Comment j’ai découvert Fernand (Ou la Couleur Sociale)

Vendredi 08 juillet (une date importante), je passais dire bonjour à certains chers tableaux au Musée d’Art Moderne du Centre Pompidou ; et parfois on y change les accrochages et, il me semble que là où j’y avais vu des Miró, j’ai “découvert” quelques toiles de Fernand Léger, et cela m’a parlé un tantinet (il faut que la peinture me parle, même avec effet retard…). Aussi, j’avais bien vu des tableaux de Fernand avant (peut-être), mais ce vendredi, j’ai été émerveillé par notamment les acrobates en gris :                            

Fernand Léger, “Les acrobates en gris”, 1942-44, huile sur toile, 183 x 147 cm, Musée d’Art Moderne, Centre Pompidou

Plus je contemplais ce tableau, plus je me se sentais heureux, comblé, au sens littéral. J’étais reconnaissant à Léger d’avoir peint cela. Sans pouvoir me l’expliquer. Peut-on toujours expliquer ? Bien sûr que non. Je me suis aussi, tout à coup, fait la réflexion que Léger était certainement sous-estimé dans l’histoire française du patrimoine pictural. Bref. Ce qui me fascine, dans ce tableau, notamment, c’est cet amoncellement gracieux des corps qui fait qu’on est bien incapable de les compter ! Combien y en a-t-il ?  Est-il même possible de les isoler chacun ? Les acrobates ont des manières bien à eux d’agencer leur corps, et parfois, c’est un méli-mélo. Ceci dit, ici, le méli-mélo est tout de même assez géométrique (vaguement rectangulaire). Ce qui surprend, aussi, c’est l’impassibilité des visages, bien sûr une signature chez Léger. Mais tout de même. Impassibilité et standardisation, d’ailleurs : même corps, même type de visage. Et puis, tout de même… cette peau bleue ! À lire les textes de Léger, on découvre qu’après la 1GM, période  qu’il décrit comme « grise et camouflée »,

« L’homme de 1921, rendu à la vie normale, garde en lui cette tension physique et morale des dures années de guerre. Il est changé ; les luttes économiques ont remplacé les batailles du front. Industriels et commerçants s’affrontent en brandissant la couleur comme arme publicitaire. Une débauche sans précédent, un désordre coloré fait éclater les murs. […] Je pense que l’on pourrait, si on le voulait, ordonner toute cette débauche colorée. Il y a un plan possible de distribution des couleurs dans une ville moderne : une rue rouge, une rue jaune, une place bleue , un boulevard blanc, quelques monuments polychromes. […] L’œuvre d’art sera l’orchestration de tous ces éléments plastiques groupés harmonieusement. »

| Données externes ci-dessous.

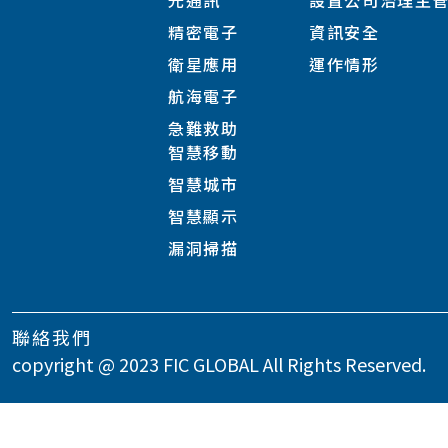
光通訊
設置公司治理主
精密電子
資訊安全
衛星應用
運作情形
航海電子
急難救助
智慧移動
智慧城市
智慧顯示
漏洞掃描
聯絡我們
copyright @ 2023 FIC GLOBAL All Rights Reserved.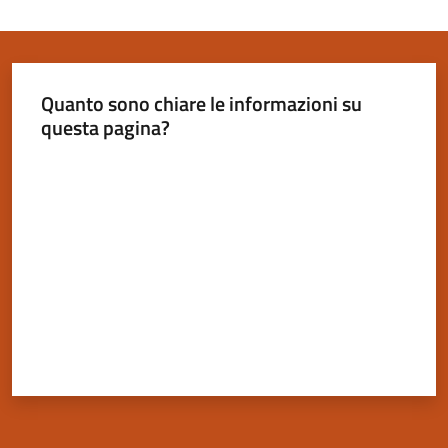
Quanto sono chiare le informazioni su
questa pagina?
Valuta da 1 a 5 stelle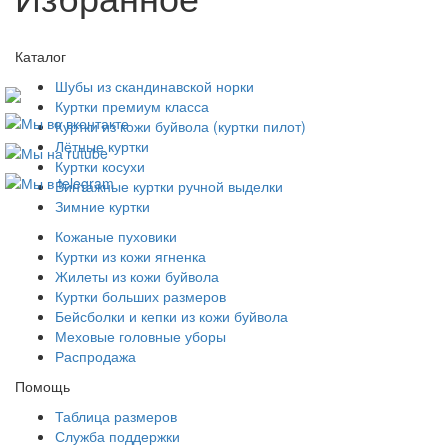
Каталог
Шубы из скандинавской норки
Куртки премиум класса
Куртки из кожи буйвола (куртки пилот)
Лётные куртки
Куртки косухи
Винтажные куртки ручной выделки
Зимние куртки
Кожаные пуховики
Куртки из кожи ягненка
Жилеты из кожи буйвола
Куртки больших размеров
Бейсболки и кепки из кожи буйвола
Меховые головные уборы
Распродажа
Помощь
Таблица размеров
Служба поддержки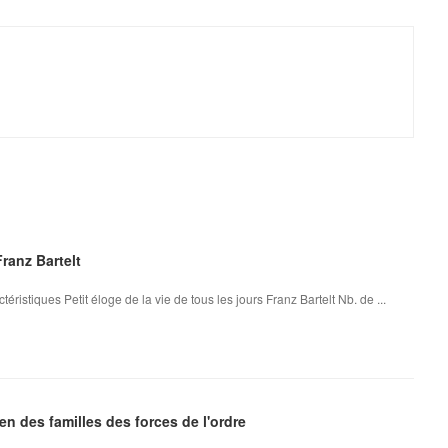
Franz Bartelt
téristiques Petit éloge de la vie de tous les jours Franz Bartelt Nb. de ...
en des familles des forces de l'ordre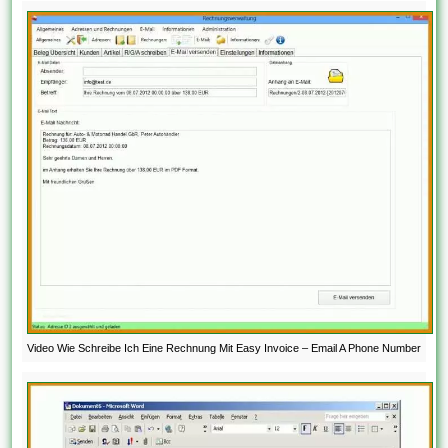
Video Wie Schreibe Ich Eine Rechnung Mit Easy Invoice – Email A Phone Number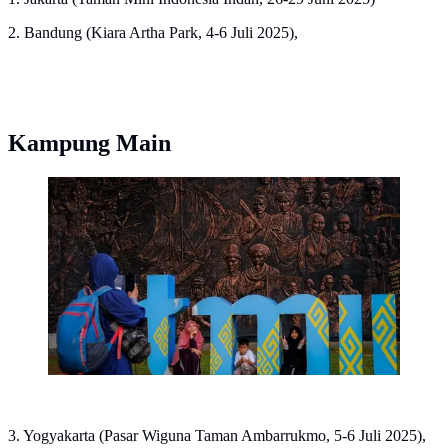
2. Bandung (Kiara Artha Park, 4-6 Juli 2025),
Kampung Main
5 Kampung Main Hadir Jelang Liburan Sekolah, Ada
di Mana Saja? foto: dok. Kemenpar
3. Yogyakarta (Pasar Wiguna Taman Ambarrukmo, 5-6 Juli 2025),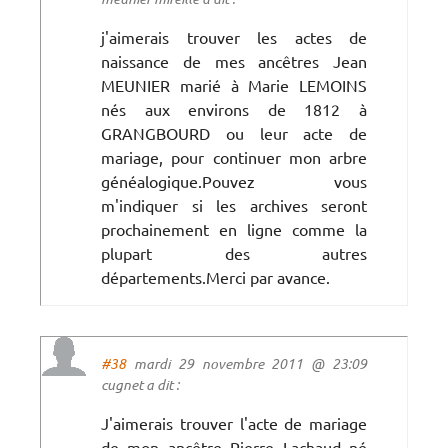
j'aimerais trouver les actes de
naissance de mes ancêtres Jean
MEUNIER marié à Marie LEMOINS
nés aux environs de 1812 à
GRANGBOURD ou leur acte de
mariage, pour continuer mon arbre
généalogique.Pouvez vous
m'indiquer si les archives seront
prochainement en ligne comme la
plupart des autres
départements.Merci par avance.
#38
mardi 29 novembre 2011 @ 23:09
cugnet a dit :
J'aimerais trouver l'acte de mariage
de mon ancêtre Pierre Lachaud né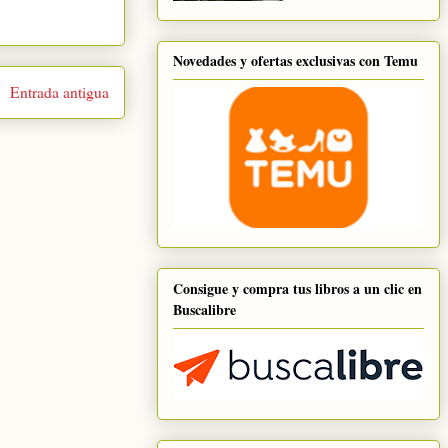
Novedades y ofertas exclusivas con Temu
Entrada antigua
Consigue y compra tus libros a un clic en
Buscalibre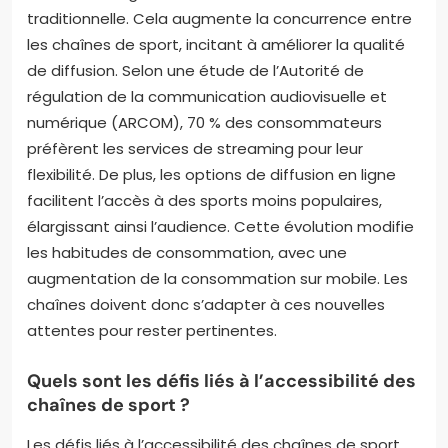
traditionnelle. Cela augmente la concurrence entre
les chaînes de sport, incitant à améliorer la qualité
de diffusion. Selon une étude de l’Autorité de
régulation de la communication audiovisuelle et
numérique (ARCOM), 70 % des consommateurs
préfèrent les services de streaming pour leur
flexibilité. De plus, les options de diffusion en ligne
facilitent l’accès à des sports moins populaires,
élargissant ainsi l’audience. Cette évolution modifie
les habitudes de consommation, avec une
augmentation de la consommation sur mobile. Les
chaînes doivent donc s’adapter à ces nouvelles
attentes pour rester pertinentes.
Quels sont les défis liés à l’accessibilité des
chaînes de sport ?
Les défis liés à l’accessibilité des chaînes de sport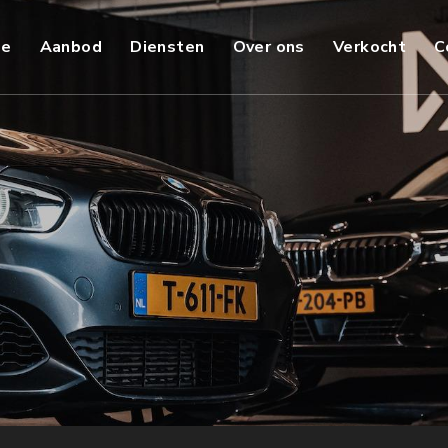
e
Aanbod
Diensten
Over ons
Verkocht
C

À partir du moment où l’on peut imaginer une rue rouge, des monuments polychromes, etc., on ne voit pas pourquoi on ne pourrait pas peindre des épidermes bleus, n’est-ce pas ? ♦ Cette débauche de couleurs, Léger la voyait déjà en 1919, dans son tableau “La Ville”, qu’il n’hésite pas, dans un autre texte, à qualifier de « révolution plastique ». Pourquoi ? Parce qu’« il était possible sans clair-obscur, sans modulation, d’obtenir une profondeur et un dynamisme. Ce fut la publicité qui la première en utilisa les conséquences. » On peut se poser la question : Léger a-t-il raison de qualifier son tableau de 1919 de révolution plastique ? Qu’est-ce qui lui permet d’affirmer une chose pareille ? À-t-il raison ? ♦ Dans l’encyclopédie L’art et l’homme (1957) dirigée par René Huyghe, Bernard Champigneulle écrit : « Il est l’un des rares peintres à être entré dans le matérialisme de son époque — l’Âge de la machine. Ce “primitif des temps modernes”, impassible et impersonnel, peignait les cheminées d’usine, les roues dentées et les échafaudages avec une objectivité qu’il appliquait également à ses peintures des gens, dépourvus d’esprit et d’âme, qui en sont les esclaves. Sur son ordre, les arbres et les fleurs se soumettent à un équilibre abstrait et mécanique. Toute la peinture semble précieuse à côté des formes monumentales de Léger, de ses couleurs éclatantes (ces dernières parfois dissociées des premières), de son éloquence et de sa puissance d’expression qui portent son traitement du monde réel au-delà du réalisme.» Au moins, Champigneulle nous confirme à sa manière, que Léger a pénétré un domaine où presque personne n’est allé, ce qui laisse une porte ouverte pour l’unicité de l’œuvre. Maintenant, est-ce, il faut y insister, révolutionnaire ? Peut-être… Who knows?                                                                                                  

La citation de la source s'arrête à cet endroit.